Prozess um "Mord ohne Leiche" - Befangenheitsantrag gegen Hanauer Richter
Eine Leiche ist bis heute nicht gefunden worden - trotzdem steht jetzt ein 58-Jähriger wegen Mordes vor dem Hanauer Landgericht. Der Prozess ist jetzt am Dienstag mit einem Befangenheitsantrag gegen das Gericht gestartet.
Er soll den Vermieter seiner Autowerkstatt in Hammersbach heimtückisch umgebracht haben, weil er mit der Miete im Rückstand war. Das sagt ein Sprecher der Hanauer Staatsanwaltschaft unserem Reporter.
"Zu lange Verfahrensdauer"
Einer der Verteidiger des Angeklagten monierte jetzt aber die zu lange Verfahrensdauer gegen seinen Mandanten: Im bisherigen Verfahren seien die Verhandlungstermine zu weit auseinandergezogen und die wöchentliche durchschnittliche Verhandlungsdauer gering gewesen. Damit sei gegen den verfassungsrechtlich gebotenen Beschleunigungsgrundsatz verstoßen worden. Ein weiterhin gegen seinen Mandanten bestehender Untersuchungshaftbefehl sei nicht verhältnismäßig, so der Anwalt.
Blutspuren in der Werkstatt
Vor gut zwei Jahren wurde ein 79-Jähriger vermisst gemeldet. Die Polizei fand kurz darauf seinen Wagen in Maintal - in der Nähe lag sein blutverschmiertes Handy, aber keine Leiche. Auch in der Werkstatt des Angeklagten in Hammersbach im Main-Kinzig-Kreis fanden Ermittler Blutspuren.
Prozess nach Abbruch jetzt neu gestartet
Deshalb geht die Staatsanwaltschaft davon aus, dass der 58-Jährige seinen Vermieter dort getötet und die Leiche dann entsorgt hat. Der Prozess musste im Februar abgebrochen werden, weil ein Schöffe dauerhaft krank ist. Er beginnt jetzt mit neuem Schöffen mal von vorne.
Streit wegen Miete als Tatmotiv
Hintergrund für die Tat sollen nach Überzeugung der Staatsanwaltschaft Auseinandersetzungen und Rechtsstreitigkeiten aus dem Mietverhältnis gewesen sein. Der 59-Jährige habe das Opfer in einen für Kunden uneinsehbaren Stromverteiler-Raum gelockt und ihn dort von hinten auf nicht genau bekannte Weise umgebracht. In zwei Fällen wird dem Mann zudem vorgeworfen, unerlaubt diverse Waffen und Gegenstände besessen zu haben.

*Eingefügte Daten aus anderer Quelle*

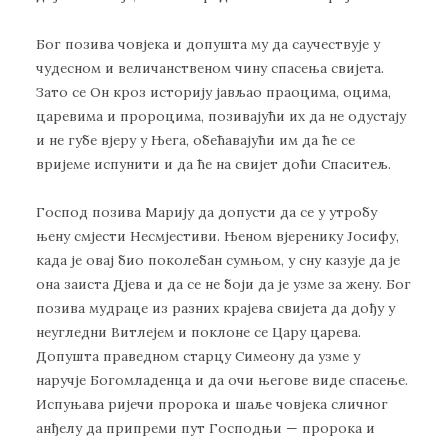
Бог позива човјека и допушта му да саучествује у
чудесном и величанственом чину спасења свијета.
Зато се Он кроз историју јављао праоцима, оцима,
царевима и пророцима, позивајући их да не одустају
и не губе вјеру у Њега, обећавајући им да ће се
вријеме испунити и да ће на свијет доћи Спаситељ.
Господ позива Марију да допусти да се у утробу
њену смјести Несмјестиви. Њеном вјеренику Јосифу,
када је овај био поколебан сумњом, у сну казује да је
она заиста Дјева и да се не боји да је узме за жену. Бог
позива мудраце из разних крајева свијета да дођу у
неугледни Витлејем и поклоне се Цару царева.
Допушта праведном старцу Симеону да узме у
наручје Богомладенца и да очи његове виде спасење.
Испуњава ријечи пророка и шаље човјека сличног
анђелу да припреми пут Господњи — пророка и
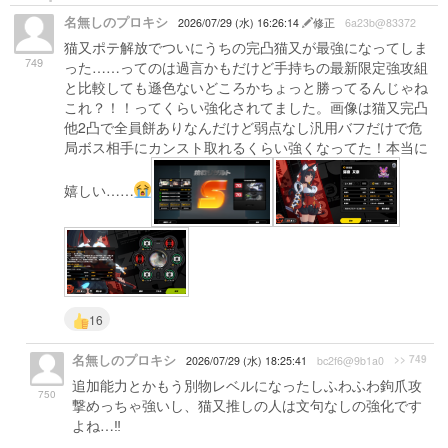
名無しのプロキシ
2026/07/29 (水) 16:26:14
修正
6a23b@83372
猫又ポテ解放でついにうちの完凸猫又が最強になってしま
749
った……ってのは過言かもだけど手持ちの最新限定強攻組
と比較しても遜色ないどころかちょっと勝ってるんじゃね
これ？！！ってくらい強化されてました。画像は猫又完凸
他2凸で全員餅ありなんだけど弱点なし汎用バフだけで危
局ボス相手にカンスト取れるくらい強くなってた！本当に
嬉しい……
16
名無しのプロキシ
>> 749
2026/07/29 (水) 18:25:41
bc2f6@9b1a0
追加能力とかもう別物レベルになったしふわふわ鉤爪攻
750
撃めっちゃ強いし、猫又推しの人は文句なしの強化です
よね…‼︎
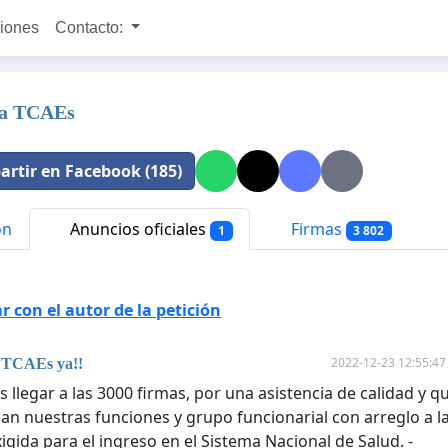
ciones
Contacto:
ra TCAEs
rtir en Facebook (185)
ón
Anuncios oficiales
Firmas
1
3 802
 con el autor de la petición
2022-12-23 12:55:47
TCAEs ya!!
 llegar a las 3000 firmas, por una asistencia de calidad y q
an nuestras funciones y grupo funcionarial con arreglo a l
xigida para el ingreso en el Sistema Nacional de Salud. -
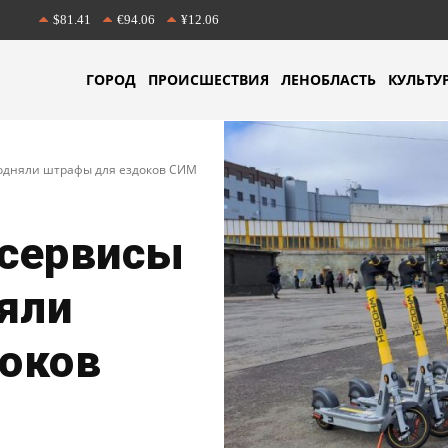
$81.41
€94.06
¥12.06
ГОРОД
ПРОИСШЕСТВИЯ
ЛЕНОБЛАСТЬ
КУЛЬТУ
одняли штрафы для ездоков СИМ
сервисы
яли
оков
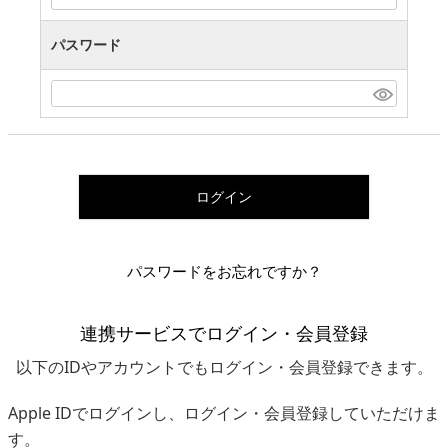
パスワード
ログイン
パスワードをお忘れですか？
連携サービスでログイン・会員登録
以下のIDやアカウントでもログイン・会員登録できます。
Apple IDでログインし、ログイン・会員登録していただけま
す。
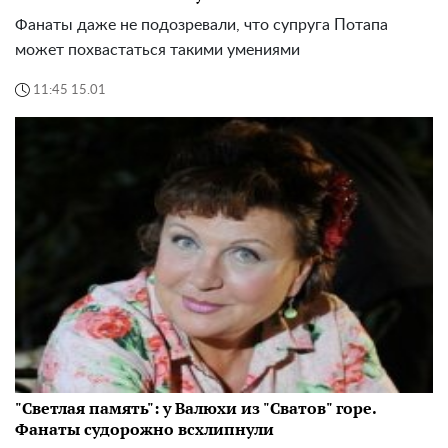
Фанаты даже не подозревали, что супруга Потапа
может похвастаться такими умениями
11:45 15.01
"Светлая память": у Валюхи из "Сватов" горе.
Фанаты судорожно всхлипнули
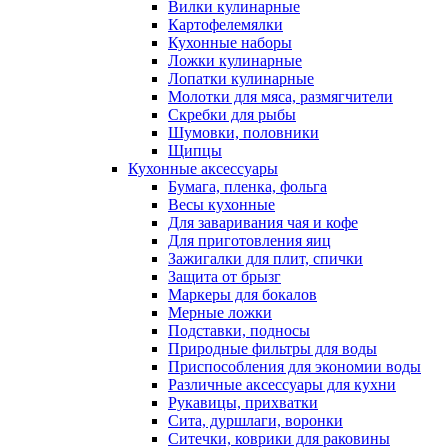
Вилки кулинарные
Картофелемялки
Кухонные наборы
Ложки кулинарные
Лопатки кулинарные
Молотки для мяса, размягчители
Скребки для рыбы
Шумовки, половники
Щипцы
Кухонные аксессуары
Бумага, пленка, фольга
Весы кухонные
Для заваривания чая и кофе
Для приготовления яиц
Зажигалки для плит, спички
Защита от брызг
Маркеры для бокалов
Мерные ложки
Подставки, подносы
Природные фильтры для воды
Приспособления для экономии воды
Различные аксессуары для кухни
Рукавицы, прихватки
Сита, дуршлаги, воронки
Ситечки, коврики для раковины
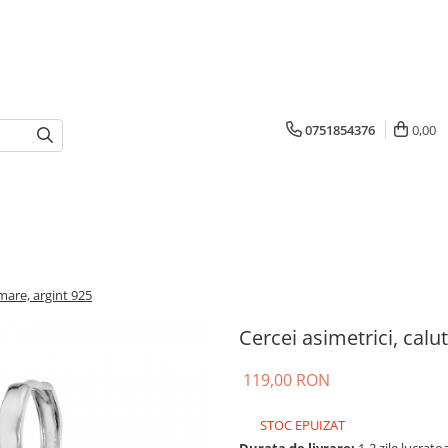
0751854376
0,00
 mare, argint 925
Cercei asimetrici, calu
119,00 RON
STOC EPUIZAT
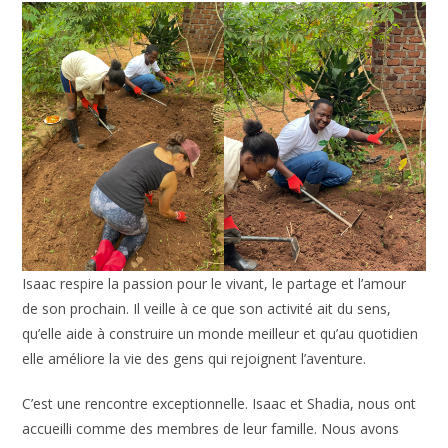
Isaac respire la passion pour le vivant, le partage et l’amour
de son prochain. Il veille à ce que son activité ait du sens,
qu’elle aide à construire un monde meilleur et qu’au quotidien
elle améliore la vie des gens qui rejoignent l’aventure.
C’est une rencontre exceptionnelle. Isaac et Shadia, nous ont
accueilli comme des membres de leur famille. Nous avons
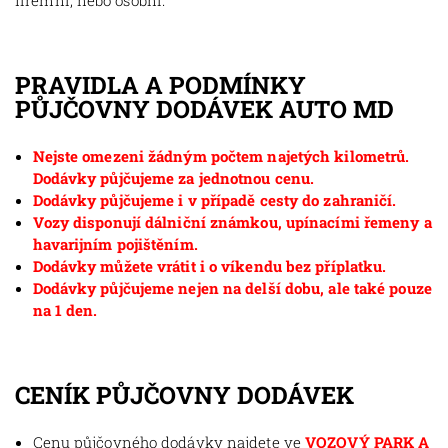
firemní, nebo osobní.
PRAVIDLA A PODMÍNKY
PŮJČOVNY DODÁVEK AUTO MD
Nejste omezeni žádným počtem najetých kilometrů.
Dodávky půjčujeme za jednotnou cenu.
Dodávky půjčujeme i v případě cesty do zahraničí.
Vozy disponují dálniční známkou, upínacími řemeny a
havarijním pojištěním.
Dodávky můžete vrátit i o víkendu bez příplatku.
Dodávky půjčujeme nejen na delší dobu, ale také pouze
na 1 den.
CENÍK PŮJČOVNY DODÁVEK
Cenu půjčovného dodávky najdete ve
VOZOVÝ PARK A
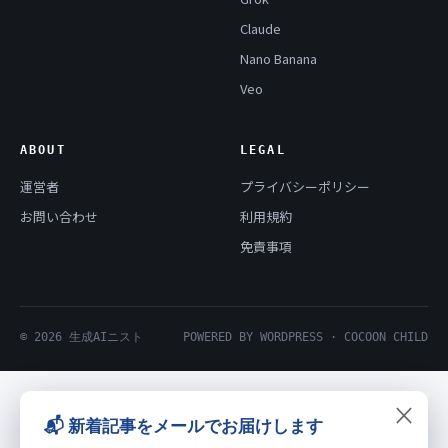
Claude
Nano Banana
Veo
ABOUT
LEGAL
運営者
プライバシーポリシー
お問い合わせ
利用規約
免責事項
© 2026 生成AIニスト
POWERED BY WORDPRESS · COCOON CHILD
×
📬 新着記事をメールでお届けします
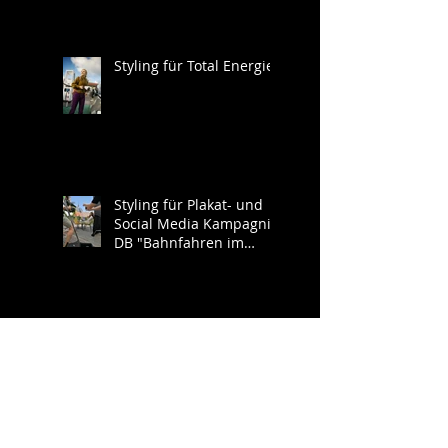
Styling für Total Energies
Styling für Plakat- und
Social Media Kampagnie
DB "Bahnfahren im
Südwesten"
Kostümbildassistenz
Kinospielfilm "Ein Platz
an der Sonne" (AT)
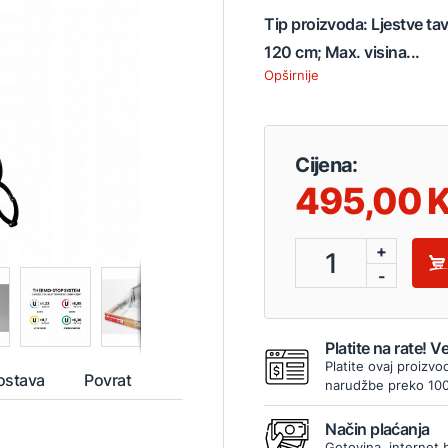
Tip proizvoda: Ljestve t
120 cm; Max. visina...
Opširnije
Cijena:
495,00
+
1
-
Platite na rate! 
Platite ovaj proizvo
ostava
Povrat
narudžbe preko 10
Način plaćanja
Gotovina, internet 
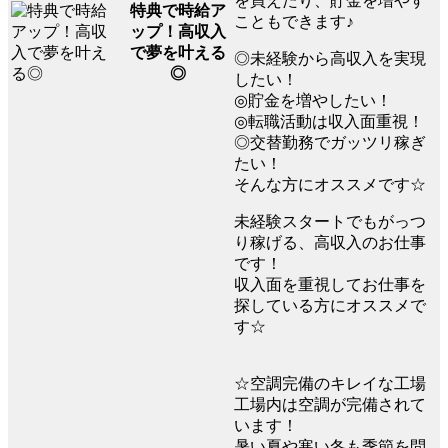
を買えたり、貯金を増やす
特典で時給ア
こともできます♪
ップ！高収入
で夢を叶える
◎未経験から高収入を実現
◎
したい！
◎貯金を増やしたい！
◎転職活動は収入面重視！
◎交替勤務でガッツリ稼ぎ
たい！
そんな方にオススメです☆
未経験スタートでもがっつ
り稼げる、高収入のお仕事
です！
収入面を重視してお仕事を
探している方にオススメで
す☆
☆空調完備のキレイな工場
工場内は空調が完備されて
います！
暑い夏や寒い冬も季節を問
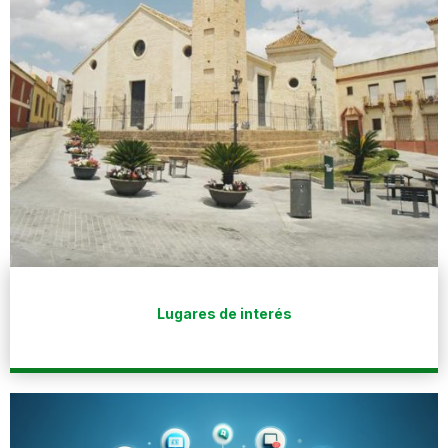
Lugares de interés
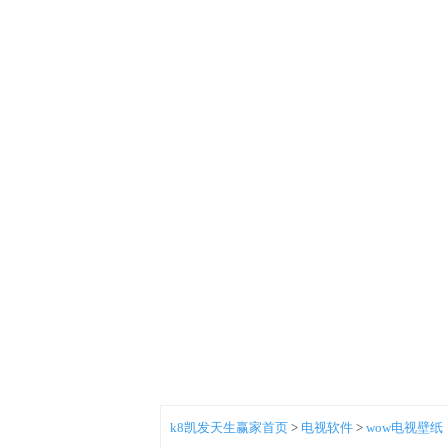
k8凯发天生赢家首页
>
电视软件
>
wow电视壁纸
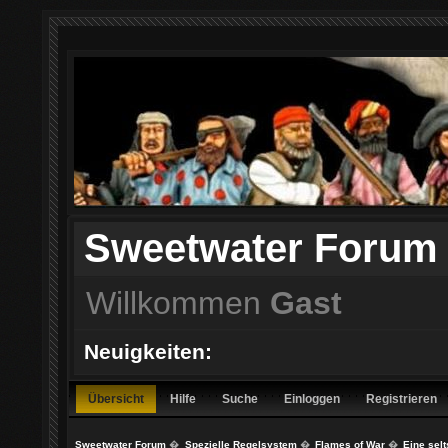
Sweetwater Forum
Willkommen
Gast
Neuigkeiten:
Übersicht
Hilfe
Suche
Einloggen
Registrieren
Sweetwater Forum
�
Spezielle Regelsystem
�
Flames of War
�
Eine sel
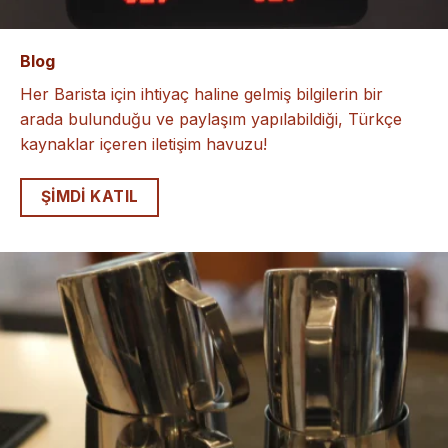
Blog
Her Barista için ihtiyaç haline gelmiş bilgilerin bir
arada bulunduğu ve paylaşım yapılabildiği, Türkçe
kaynaklar içeren iletişim havuzu!
ŞIMDI KATIL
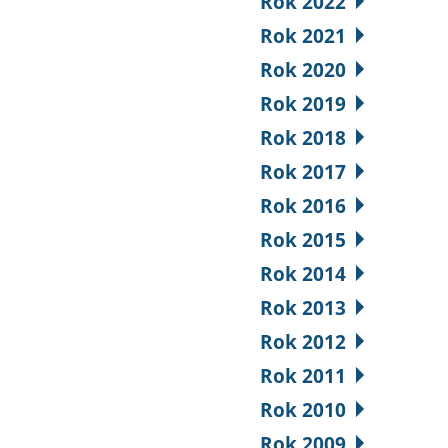
Rok 2022
Rok 2021
Rok 2020
Rok 2019
Rok 2018
Rok 2017
Rok 2016
Rok 2015
Rok 2014
Rok 2013
Rok 2012
Rok 2011
Rok 2010
Rok 2009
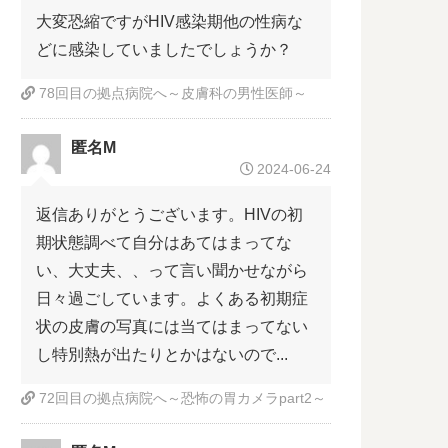
大変恐縮ですがHIV感染期他の性病な
どに感染していましたでしょうか？
78回目の拠点病院へ～皮膚科の男性医師～
匿名M
2024-06-24
返信ありがとうございます。HIVの初
期状態調べて自分はあてはまってな
い、大丈夫、、って言い聞かせながら
日々過ごしています。よくある初期症
状の皮膚の写真には当てはまってない
し特別熱が出たりとかはないので...
72回目の拠点病院へ～恐怖の胃カメラpart2～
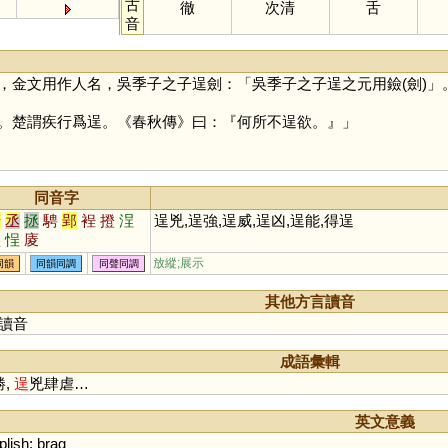
古
徹
次清
舌
音
，金文用作人名，吳季子之子逞劍：「吳季子之子逞之元用鐱(劍)」
楚謂疾行爲逞。《春秋傳》曰：『何所不逞欲。』」
同音字
請
丞
拯
騁
郢
裎
撜
浧
逞兇,逞強,逞威,逞凶,逞能,得逞
塣
悜
庱
放縱;展示
同韻
同韻同調
同聲同調
其他方言讀音
讀音
成語彙輯
勝,
逞
兇肆虐…
英文意義
lish
;
brag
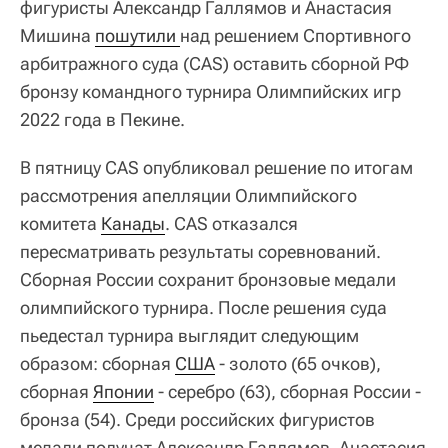
фигуристы Александр Галлямов и Анастасия
Мишина
пошутили 
над решением Спортивного
арбитражного суда (CAS) оставить сборной РФ
бронзу командного турнира Олимпийских игр
2022 года в Пекине.
В пятницу CAS опубликовал решение по итогам
рассмотрения апелляции Олимпийского
комитета
Канады
. CAS отказался
пересматривать результаты соревнований.
Сборная России сохранит бронзовые медали
олимпийского турнира. После решения суда
пьедестал турнира выглядит следующим
образом: сборная
США
- золото (65 очков),
сборная
Японии
- серебро (63), сборная России -
бронза (54). Среди российских фигуристов
медали получат Александр Галлямов, Анастасия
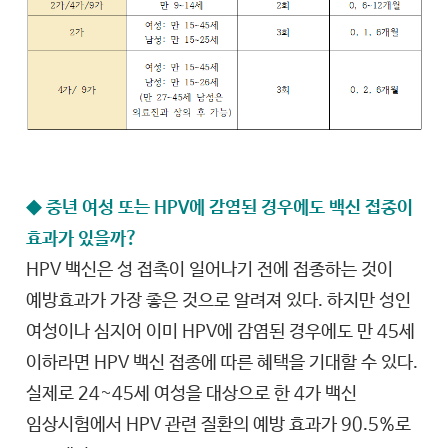
◆ 중년 여성 또는 HPV에 감염된 경우에도 백신 접종이
효과가 있을까?
HPV 백신은 성 접촉이 일어나기 전에 접종하는 것이
예방효과가 가장 좋은 것으로 알려져 있다. 하지만 성인
여성이나 심지어 이미 HPV에 감염된 경우에도 만 45세
이하라면 HPV 백신 접종에 따른 혜택을 기대할 수 있다.
실제로 24~45세 여성을 대상으로 한 4가 백신
임상시험에서 HPV 관련 질환의 예방 효과가 90.5%로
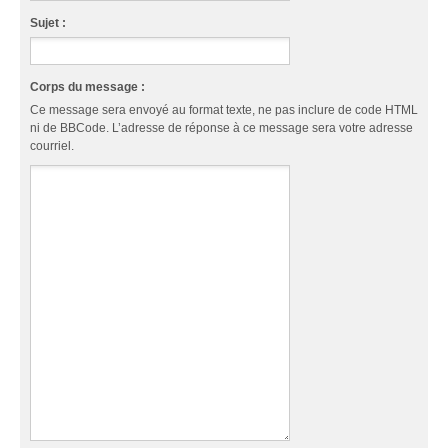
Sujet :
Corps du message :
Ce message sera envoyé au format texte, ne pas inclure de code HTML
ni de BBCode. L’adresse de réponse à ce message sera votre adresse
courriel.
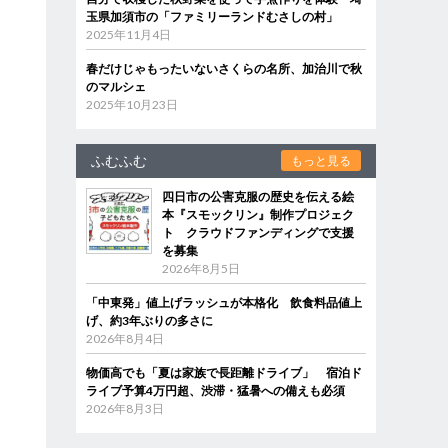
玉県加須市の「ファミリーランドむさしの村」
2025年11月4日
春だけじゃもったいないさくらの名所、加治川で秋
のマルシェ
2025年10月23日
ふむふむ
もっと見る
四日市の公害克服の歴史を伝える絵
本『スモックリン』制作プロジェク
ト クラウドファンディングで支援
を募集
2026年8月5日
「中東発」値上げラッシュが本格化 飲食料品値上
げ、約3年ぶりの多さに
2026年8月4日
物価高でも「夏は家族で長距離ドライブ」 宿泊ド
ライブ予算4万円超、渋滞・猛暑への備えも必須
2026年8月3日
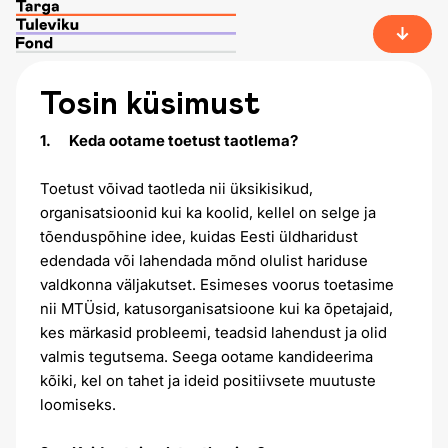
Tosin küsimust
1. Keda ootame toetust taotlema?
Toetust võivad taotleda nii üksikisikud,
organisatsioonid kui ka koolid, kellel on selge ja
tõenduspõhine idee, kuidas Eesti üldharidust
edendada või lahendada mõnd olulist hariduse
valdkonna väljakutset. Esimeses voorus toetasime
nii MTÜsid, katusorganisatsioone kui ka õpetajaid,
kes märkasid probleemi, teadsid lahendust ja olid
valmis tegutsema. Seega ootame kandideerima
kõiki, kel on tahet ja ideid positiivsete muutuste
loomiseks.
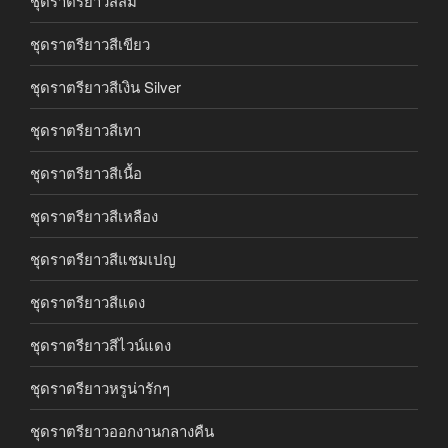
ชุดราตรียาวสีส้ม
ชุดราตรียาวสีเขียว
ชุดราตรียาวสีเงิน Silver
ชุดราตรียาวสีเทา
ชุดราตรียาวสีเนื้อ
ชุดราตรียาวสีเหลือง
ชุดราตรียาวสีแชมเปญ
ชุดราตรียาวสีแดง
ชุดราตรียาวสีไวน์แดง
ชุดราตรียาวหรูน่ารักๆ
ชุดราตรียาวออกงานกลางคืน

Auszubildender sagte als Zeuge aus
Der Angeklagte, der nach einer Untersuchungshaft unter Auflagen auf freien Fuß gekommen war, machte zum Prozessauftakt keine Angaben. Als Zeuge wurde ein früherer Auszubildender befragt, der den Angeklagten als strengen Chef schilderte, der auch mal "angepisst" sein konnte - "je nachdem, wie es mit den Kunden lief". Ob es Streitigkeiten mit dem Opfer gab, wisse er aber nicht.
Entscheidung über Befangenheitsantrag folgt noch
Für den Prozess sind mehr als 30 weitere Verhandlungstermine bis in den August hinein angesetzt. Eine Entscheidung über den Befangenheitsantrag wird erst bei einem der kommenden Sitzungstage fallen. Staatsanwältin Lisa Pohlmann zeigte sich verwundert darüber, dass die Verteidigung "das Terminierungsverhalten einer nicht mehr zuständigen Kammer" als Grund für einen Befangenheitsantrag gegen die jetzige Kammer nutze.